Please reproduce the data exactly, excluding any pictures it contains.

**Recorded data:**
::::::::::
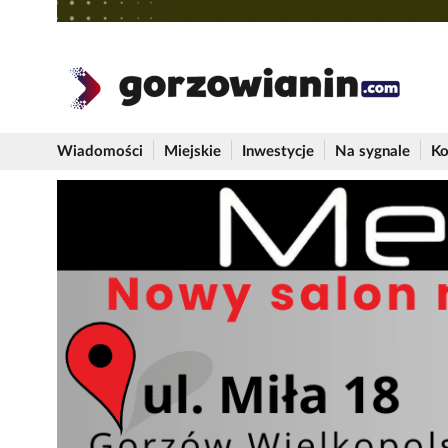
Wiadomości
Miejskie
Inwestycje
Na sygnale
Ko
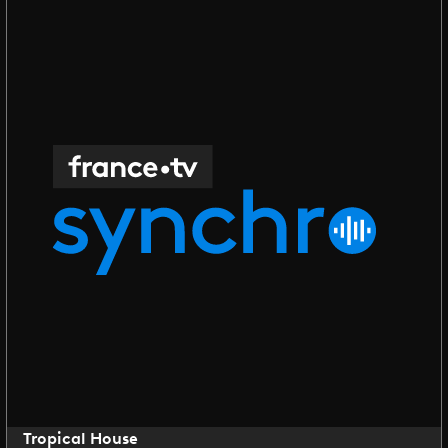
Tropical House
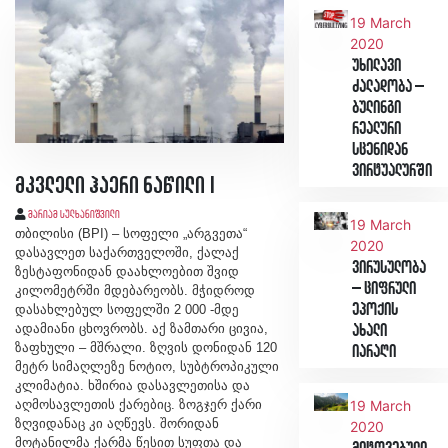
19 March
2020
უხილავი
ძალადობა –
ბულინგი
რეალური
სცენიდან
ვირტუალურში
მკვლელი ჰაერი ნაწილი I
მარიამ სულხანიშვილი
19 March
თბილისი (BPI) – სოფელი „არგვეთა“
2020
დასავლეთ საქართველოში, ქალაქ
ვირუსულობა
ზესტაფონიდან დაახლოებით შვიდ
– ციფრული
კილომეტრში მდებარეობს. მჭიდროდ
ეპოქის
დასახლებულ სოფელში 2 000 -მდე
ადამიანი ცხოვრობს. აქ ზამთარი ცივია,
ახალი
ზაფხული – მშრალი. ზღვის დონიდან 120
იარაღი
მეტრ სიმაღლეზე ნოტიო, სუბტროპიკული
კლიმატია. ხშირია დასავლეთისა და
აღმოსავლეთის ქარებიც. ზოგჯერ ქარი
19 March
ზღვიდანაც კი აღწევს. შორიდან
2020
მოტანილმა ქარმა წესით სუფთა და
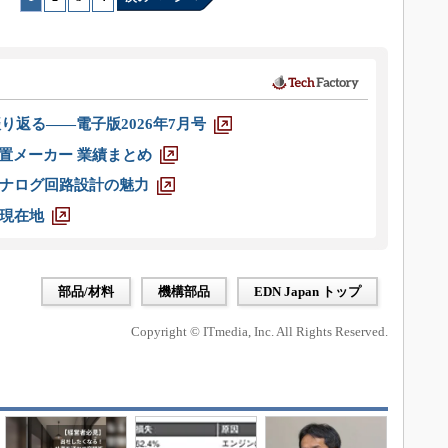
り返る――電子版2026年7月号
装置メーカー 業績まとめ
ナログ回路設計の魅力
現在地
部品/材料
機構部品
EDN Japan トップ
Copyright © ITmedia, Inc. All Rights Reserved.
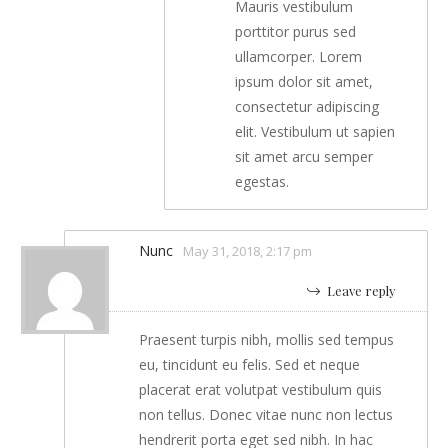
Mauris vestibulum
porttitor purus sed
ullamcorper. Lorem
ipsum dolor sit amet,
consectetur adipiscing
elit. Vestibulum ut sapien
sit amet arcu semper
egestas.
Nunc
May 31, 2018, 2:17 pm
Leave reply
Praesent turpis nibh, mollis sed tempus
eu, tincidunt eu felis. Sed et neque
placerat erat volutpat vestibulum quis
non tellus. Donec vitae nunc non lectus
hendrerit porta eget sed nibh. In hac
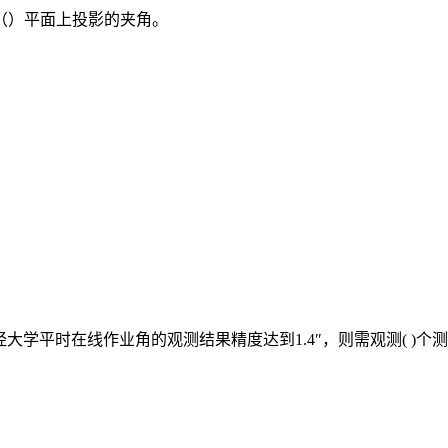
（）平面上投影的夹角。
学平时在线作业角的观测结果精度达到1.4″，则需观测( )个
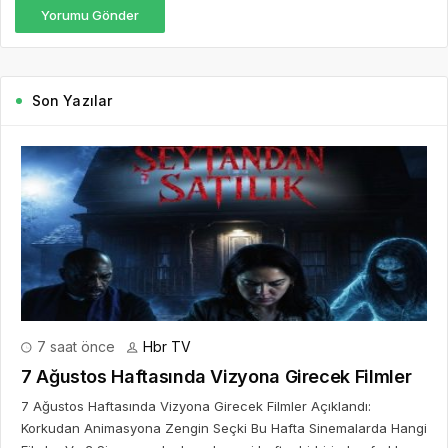
Yorumu Gönder
Son Yazılar
7 saat önce
Hbr TV
7 Ağustos Haftasında Vizyona Girecek Filmler
7 Ağustos Haftasında Vizyona Girecek Filmler Açıklandı:
Korkudan Animasyona Zengin Seçki Bu Hafta Sinemalarda Hangi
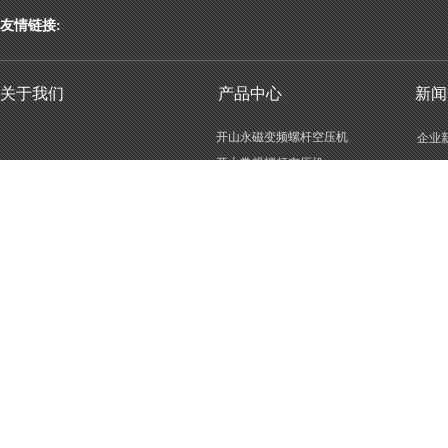
友情链接:
关于我们
产品中心
新闻
开山永磁变频螺杆空压机
企业
开山常规螺杆空压机
行业
开山低压螺杆空压机
空压机后处理设备
激光切割空压机
MLGF/KM防爆空压机
LGCY二级压缩螺杆空压机
LGCY单级压缩螺杆空压机
KSCY系列柴油移动空压机
KSZJ深井专用螺杆空压机
LGDY系列电动移动空压机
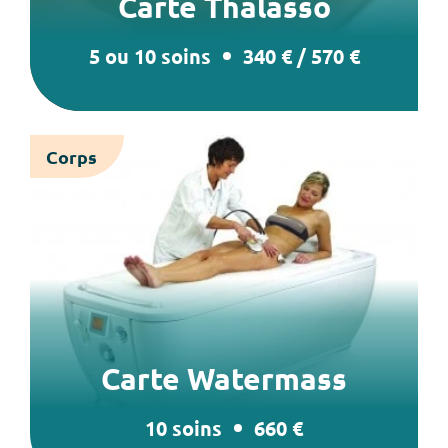
Carte Thalasso
5 ou 10 soins
340 € / 570 €
Corps
Carte Watermass
10 soins
660 €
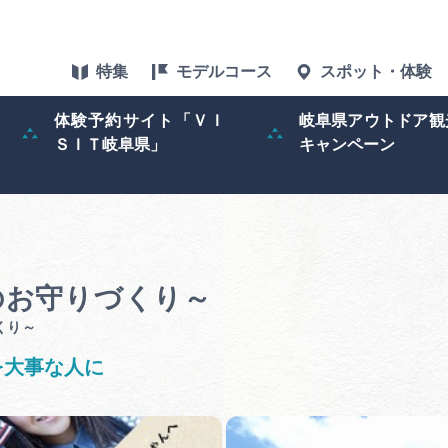
特集
モデルコース
スポット・体験
体験予約サイト「ＶＩ
岐阜県アウトドア観
ＳＩＴ岐阜県」
キャンペーン
特集
スポット・体験
グルメ
のお守りづくり～
くり～
アクセス
を大事な人に
ぎふ旅レポータ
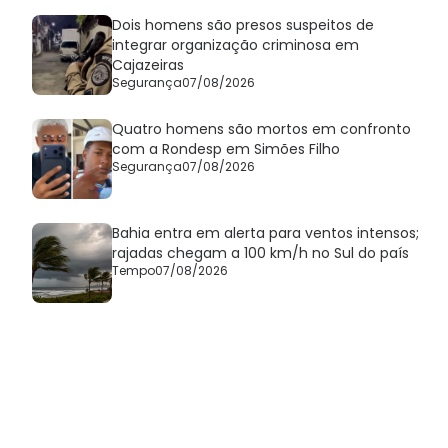
Dois homens são presos suspeitos de
integrar organização criminosa em
Cajazeiras
Segurança
07/08/2026
Quatro homens são mortos em confronto
com a Rondesp em Simões Filho
Segurança
07/08/2026
Bahia entra em alerta para ventos intensos;
rajadas chegam a 100 km/h no Sul do país
Tempo
07/08/2026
::::::::::
**Task solution:**
Wiadomości
Miejskie
Inwestycje
Na sygnale
Ko
Tropical House
19 March
2020
უხილავი
ძალადობა –
ბულინგი
რეალური
სცენიდან
ვირტუალურში
მკვლელი ჰაერი ნაწილი I
მარიამ სულხანიშვილი
19 March
თბილისი (BPI) – სოფელი „არგვეთა“
2020
დასავლეთ საქართველოში, ქალაქ
ვირუსულობა
ზესტაფონიდან დაახლოებით შვიდ
– ციფრული
კილომეტრში მდებარეობს. მჭიდროდ
ეპოქის
დასახლებულ სოფელში 2 000 -მდე
ადამიანი ცხოვრობს. აქ ზამთარი ცივია,
ახალი
ზაფხული – მშრალი. ზღვის დონიდან 120
იარაღი
მეტრ სიმაღლეზე ნოტიო, სუბტროპიკული
კლიმატია. ხშირია დასავლეთისა და
აღმოსავლეთის ქარებიც. ზოგჯერ ქარი
19 March
ზღვიდანაც კი აღწევს. შორიდან
2020
მოტანილმა ქარმა წესით სუფთა და
り返る――電子版2026年7月号
装置メーカー 業績まとめ
ナログ回路設計の魅力
現在地
部品/材料
機構部品
EDN Japan トップ
Copyright © ITmedia, Inc. All Rights Reserved.
Mauris vestibulum
porttitor purus sed
ullamcorper. Lorem
ipsum dolor sit amet,
consectetur adipiscing
elit. Vestibulum ut sapien
sit amet arcu semper
egestas.
Nunc
May 31, 2018, 2:17 pm
Leave reply
Praesent turpis nibh, mollis sed tempus
eu, tincidunt eu felis. Sed et neque
placerat erat volutpat vestibulum quis
non tellus. Donec vitae nunc non lectus
hendrerit porta eget sed nibh. In hac
（）平面上投影的夹角。
学平时在线作业角的观测结果精度达到1.4″，则需观测( )个
Yorumu Gönder
Son Yazılar
7 saat önce
Hbr TV
7 Ağustos Haftasında Vizyona Girecek Filmler
7 Ağustos Haftasında Vizyona Girecek Filmler Açıklandı:
Korkudan Animasyona Zengin Seçki Bu Hafta Sinemalarda Hangi
友情链接:
关于我们
产品中心
新闻
开山永磁变频螺杆空压机
企业
开山常规螺杆空压机
行业
开山低压螺杆空压机
空压机后处理设备
激光切割空压机
MLGF/KM防爆空压机
LGCY二级压缩螺杆空压机
LGCY单级压缩螺杆空压机
KSCY系列柴油移动空压机
KSZJ深井专用螺杆空压机
LGDY系列电动移动空压机
Carte Thalasso
5 ou 10 soins
340 € / 570 €
Corps
Carte Watermass
10 soins
660 €
特集
モデルコース
スポット・体験
体験予約サイト「ＶＩ
岐阜県アウトドア観
ＳＩＴ岐阜県」
キャンペーン
特集
スポット・体験
グルメ
のお守りづくり～
くり～
アクセス
を大事な人に
ぎふ旅レポータ
Dois homens são presos suspeitos de
integrar organização criminosa em
Cajazeiras
Segurança
07/08/2026
Quatro homens são mortos em confronto
com a Rondesp em Simões Filho
Segurança
07/08/2026
Bahia entra em alerta para ventos intensos;
rajadas chegam a 100 km/h no Sul do país
Tempo
07/08/2026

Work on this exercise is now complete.